March 2018 Newsletter


 There are a number of areas to consider by 5 April 2018, including:

  1. Ensuring that full use is made of available personal tax allowances (£11,500) and the basic rate tax band (£33,500).
  2. If dividends are paid, ensure that the ‘tax free’ amount of £5,000 is paid.  Note that this limit drops to £2,000 from 6 April 2018.
  3. Consider whether the capital gains tax exemption for 2017-18 (£11,300) has been used and, if not, whether any disposal can be made to use this.
  4. If child benefit has been claimed and there is a clawback through the high income child benefit charge for one partner in a couple earning over £50,000, has consideration been given to changing how income is received to reduce the charge?  If this is not possible, has the child benefit recipient considered continuing with the claim but asking for it not to be paid to ensure any national insurance credits are given?  This may be appropriate if it is known that all of the child benefit will be claimed back from the higher earner.
  5. The proportion of interest and finance charges that can be set against ‘buy to let’ rental income drops from 75% to 50% from 6 April 2018 with the remainder only giving a 20% tax credit.  Has consideration been given to rearranging how property income is apportioned to minimise the effect of this change?  Note that there will be further 25% reductions in the following two tax years.  This restriction also has the effect of increasing taxable income for high income child benefit charges making it more likely that taxpayers will suffer this charge in future.
  6. If it is likely that a significant inheritance tax liability exists, has consideration been given to ways of reducing the value of the estate, for example by using the various gifts reliefs?  Please contact us if you would like to discuss this further.  In this respect is it also worthwhile ensuring that your Will is up to date and appropriate.
  7. Has the possibility of making pension contributions been considered?  This should be discussed with a suitably qualified independent financial advisor to ensure that contributions are appropriate for each persons individual circumstances.
  8. If appropriate to your circumstances, has the ISA allowance been used?

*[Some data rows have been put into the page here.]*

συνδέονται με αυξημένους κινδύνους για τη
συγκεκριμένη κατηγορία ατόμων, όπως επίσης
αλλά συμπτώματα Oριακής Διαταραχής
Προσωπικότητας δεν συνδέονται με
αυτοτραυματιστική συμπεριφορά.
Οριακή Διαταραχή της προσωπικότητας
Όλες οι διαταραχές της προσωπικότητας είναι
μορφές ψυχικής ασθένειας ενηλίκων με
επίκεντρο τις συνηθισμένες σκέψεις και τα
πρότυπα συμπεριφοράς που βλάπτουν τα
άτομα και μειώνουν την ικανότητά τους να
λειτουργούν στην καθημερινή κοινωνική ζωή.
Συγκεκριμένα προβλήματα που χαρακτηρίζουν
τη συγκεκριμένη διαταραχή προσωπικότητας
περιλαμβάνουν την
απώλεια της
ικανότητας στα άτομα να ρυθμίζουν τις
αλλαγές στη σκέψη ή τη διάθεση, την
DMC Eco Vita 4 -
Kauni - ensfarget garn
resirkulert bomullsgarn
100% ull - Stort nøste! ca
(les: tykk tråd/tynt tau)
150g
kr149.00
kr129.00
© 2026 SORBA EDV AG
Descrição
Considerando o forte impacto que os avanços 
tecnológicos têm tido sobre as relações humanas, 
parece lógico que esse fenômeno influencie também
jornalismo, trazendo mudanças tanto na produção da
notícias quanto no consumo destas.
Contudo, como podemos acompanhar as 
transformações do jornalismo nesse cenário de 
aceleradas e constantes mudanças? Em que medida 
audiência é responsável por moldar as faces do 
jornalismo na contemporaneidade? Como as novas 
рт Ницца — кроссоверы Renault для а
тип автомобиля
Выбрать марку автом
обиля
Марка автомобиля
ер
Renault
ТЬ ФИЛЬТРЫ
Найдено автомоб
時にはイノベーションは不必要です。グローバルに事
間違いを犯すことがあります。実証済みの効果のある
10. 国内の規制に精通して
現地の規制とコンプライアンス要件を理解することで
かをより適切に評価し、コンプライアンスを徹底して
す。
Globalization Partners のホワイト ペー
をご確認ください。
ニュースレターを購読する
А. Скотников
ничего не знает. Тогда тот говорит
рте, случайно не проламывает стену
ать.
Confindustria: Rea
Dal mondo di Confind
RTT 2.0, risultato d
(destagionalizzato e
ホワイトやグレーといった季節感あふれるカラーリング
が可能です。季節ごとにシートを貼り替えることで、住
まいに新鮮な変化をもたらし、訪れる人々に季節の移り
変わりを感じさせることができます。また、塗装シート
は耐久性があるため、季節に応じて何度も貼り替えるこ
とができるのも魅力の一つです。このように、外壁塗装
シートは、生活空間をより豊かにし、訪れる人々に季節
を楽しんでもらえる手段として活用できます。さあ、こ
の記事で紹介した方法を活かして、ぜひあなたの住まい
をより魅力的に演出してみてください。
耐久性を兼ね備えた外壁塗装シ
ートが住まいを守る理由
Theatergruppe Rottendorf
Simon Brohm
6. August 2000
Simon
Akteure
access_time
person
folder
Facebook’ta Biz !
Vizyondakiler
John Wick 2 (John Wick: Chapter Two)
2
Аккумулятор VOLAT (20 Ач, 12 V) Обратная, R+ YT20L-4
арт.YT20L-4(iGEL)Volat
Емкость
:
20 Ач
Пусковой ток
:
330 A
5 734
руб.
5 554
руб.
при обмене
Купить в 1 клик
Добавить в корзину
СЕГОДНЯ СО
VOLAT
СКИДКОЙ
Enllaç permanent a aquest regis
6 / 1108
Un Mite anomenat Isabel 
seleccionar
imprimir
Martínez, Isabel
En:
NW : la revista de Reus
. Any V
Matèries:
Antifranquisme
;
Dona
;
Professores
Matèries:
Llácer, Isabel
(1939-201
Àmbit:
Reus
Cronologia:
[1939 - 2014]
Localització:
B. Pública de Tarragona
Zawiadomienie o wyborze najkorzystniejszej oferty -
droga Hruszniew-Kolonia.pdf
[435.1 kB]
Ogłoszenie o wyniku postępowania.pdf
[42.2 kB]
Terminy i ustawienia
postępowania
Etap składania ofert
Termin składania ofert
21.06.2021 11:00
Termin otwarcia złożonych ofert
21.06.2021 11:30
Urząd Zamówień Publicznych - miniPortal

 Please contact us if you wish to discuss any of these points.


The national minimum wage and national living wage rates are due to increase from 1 April 2018.  The new rates can be found at the web address shown at the end of this newsletter.  Action is taken against employers who do not meet these requirements and therefore you should check that based on the hours worked by all employees these rates are met. 

Care must be taken that any deductions from pay do not result in the amount actually paid falling below the relevant rate.


The contributions payable for and by employees under the auto enrolment scheme increase from 6 April 2018 as follows:

 Employer contributions up from 1% to 2%

 Employee contributions up from 1% to 3%


Although not mentioned in the Budget speech, the other documents released on Budget day mention the possible extension of the rules for personal service companies in the public sector to workers in the private sector.

The government will consult in 2018 on how to tackle non-compliance with the intermediaries legislation (commonly known as IR35) in the private sector.  The legislation, described below, which currently only applies in the public sector, seeks to ensure that individuals who effectively work as employees are taxed as employees, even if they choose to structure their work through a company. 

The system introduced for the public sector effectively means that the organisation at the top of the chain decides if the limited company contractor is indeed an independent contractor, or is caught by the IR35 regulations.  It is feared that these organisations will decide that the contractors are caught to avoid the organisation becoming responsible for the additional PAYE and NI costs.

However, experience in the public sector suggests that key workers operating through their own limited companies are either moving elsewhere to avoid having PAYE and NI deducted from their fee invoices, or are looking for higher rates to compensate them for this.

Outside of the public sector, currently compliance with IR35 is determined by the limited company that employs the individual providing the personal service.


Making Tax Digital starts with businesses having sales above the VAT registration limit of £85,000 for the first “accounting period” commencing on or after 1 April 2019.  The key points are:

  1. There will be quarterly returns required plus an ‘end of year’ return.
  2. These returns have to be sent digitally to HMRC.
  3. The records maintained by the business have to be in an electronic format which is automatically linked digitally to the return sent to HMRC.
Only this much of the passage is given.